[Saved entries]
----

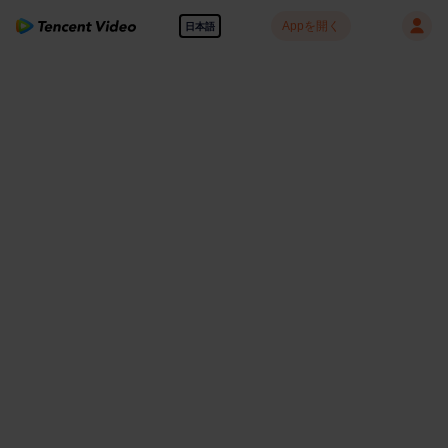
Appを開く
日本語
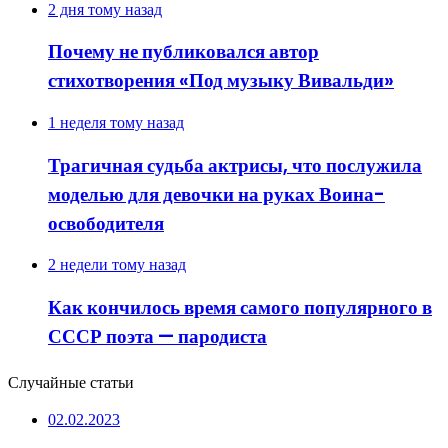
2 дня тому назад
Почему не публиковался автор
стихотворения «Под музыку Вивальди»
1 неделя тому назад
Трагичная судьба актрисы, что послужила
моделью для девочки на руках Воина-
освободителя
2 недели тому назад
Как кончилось время самого популярного в
СССР поэта — пародиста
Случайные статьи
02.02.2023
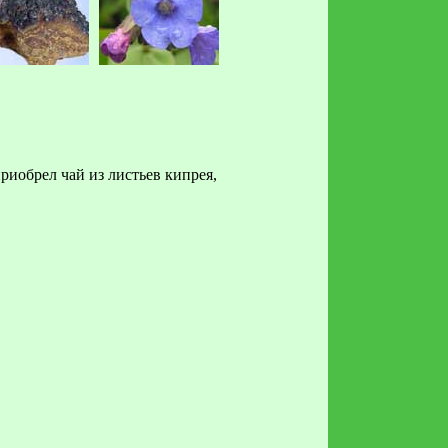
риобрел чай из листьев кипрея,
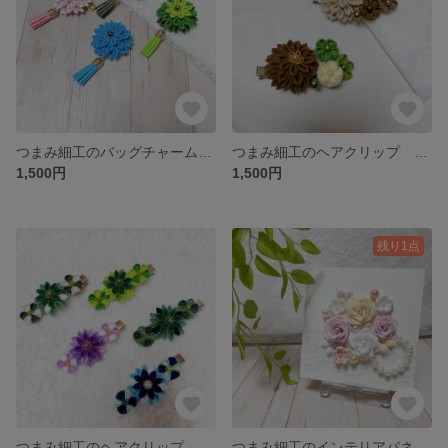
つまみ細工のバッグチャーム ＊シンプルカラー＊ キーホルダー バッグチャーム お揃い 和装
つまみ細工のヘアクリップ ＊スイーツ＊髪飾り 七五三 着物 浴衣 お祭り 卒業式 入学式
1,500円
1,500円
残り1点
つまみ細工のヘアクリップ 【選べるカラー】 髪飾り 七五三 着物 浴衣 お祭り 卒業式 入学式
つまみ細工のインテリアパネル ＊ウェディングブーケ＊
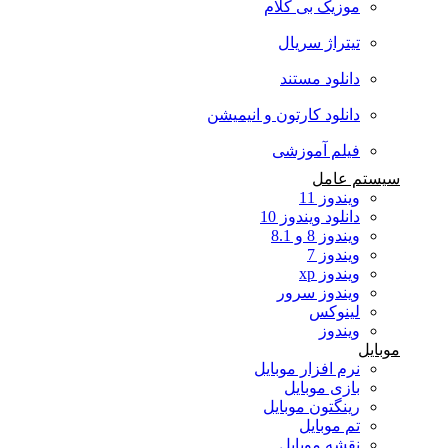
موزیک بی کلام
تیتراژ سریال
دانلود مستند
دانلود کارتون و انیمیشن
فیلم آموزشی
سیستم عامل
ویندوز 11
دانلود ویندوز 10
ویندوز 8 و 8.1
ویندوز 7
ویندوز xp
ویندوز سرور
لینوکس
ویندوز
موبایل
نرم افزار موبایل
بازی موبایل
رینگتون موبایل
تم موبایل
نقشه موبایل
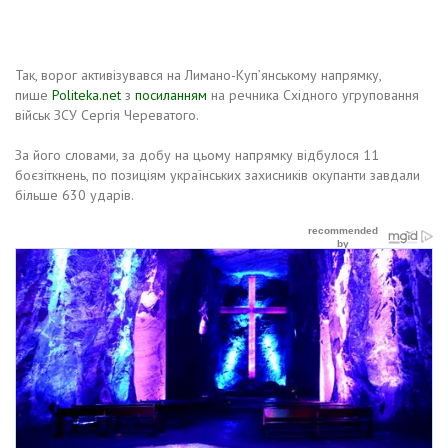
Так, ворог активізувався на Лимано-Куп’янському напрямку,
пише
Politeka.net
з
посиланням
на речника Східного угруповання
військ ЗСУ Сергія Череватого.
За його словами, за добу на цьому напрямку відбулося 11
боєзіткнень, по позиціям українських захисників окупанти завдали
більше 630 ударів.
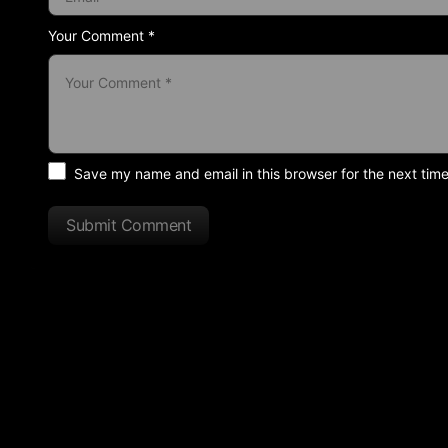
Your Comment *
Save my name and email in this browser for the next tim
Submit Comment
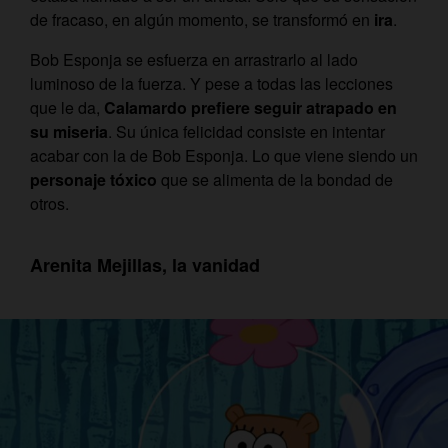
de fracaso, en algún momento, se transformó en
ira
.
Bob Esponja se esfuerza en arrastrarlo al lado
luminoso de la fuerza. Y pese a todas las lecciones
que le da,
Calamardo prefiere seguir atrapado en
su miseria
. Su única felicidad consiste en intentar
acabar con la de Bob Esponja. Lo que viene siendo un
personaje tóxico
que se alimenta de la bondad de
otros.
Arenita Mejillas, la vanidad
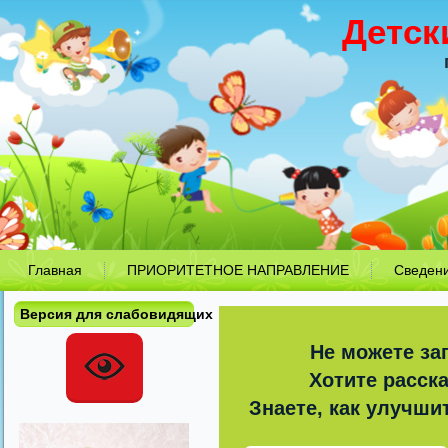
Детск
Главная
ПРИОРИТЕТНОЕ НАПРАВЛЕНИЕ
Сведен
Версия для слабовидящих
Не можете за
Хотите расск
Знаете, как улучши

----

**EXERCISE**
Among the entries above, identify all lines with "دانلود" and copy them.

**RESPONSE**
دانلود مستند
دانلود کارتون و انیمیشن
دانلود ویندوز 10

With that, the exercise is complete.